* **Your task**:
Would you restate every entry that follows, word for word, and leave out the pictures?
=-=-=
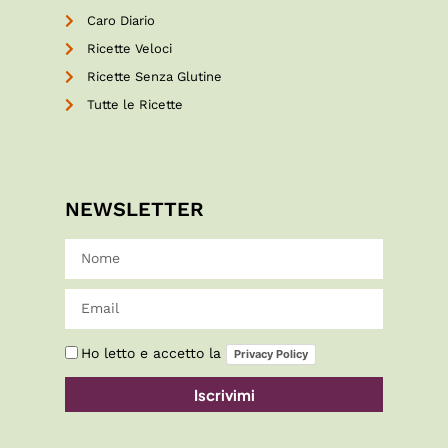
Caro Diario
Ricette Veloci
Ricette Senza Glutine
Tutte le Ricette
NEWSLETTER
Ho letto e accetto la
Privacy Policy
Iscrivimi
=-=-=
* **Response to this task**:
Caro Diario
Ricette Veloci
Ricette Senza Glutine
Tutte le Ricette
NEWSLETTER
Ho letto e accetto la
Privacy Policy
Iscrivimi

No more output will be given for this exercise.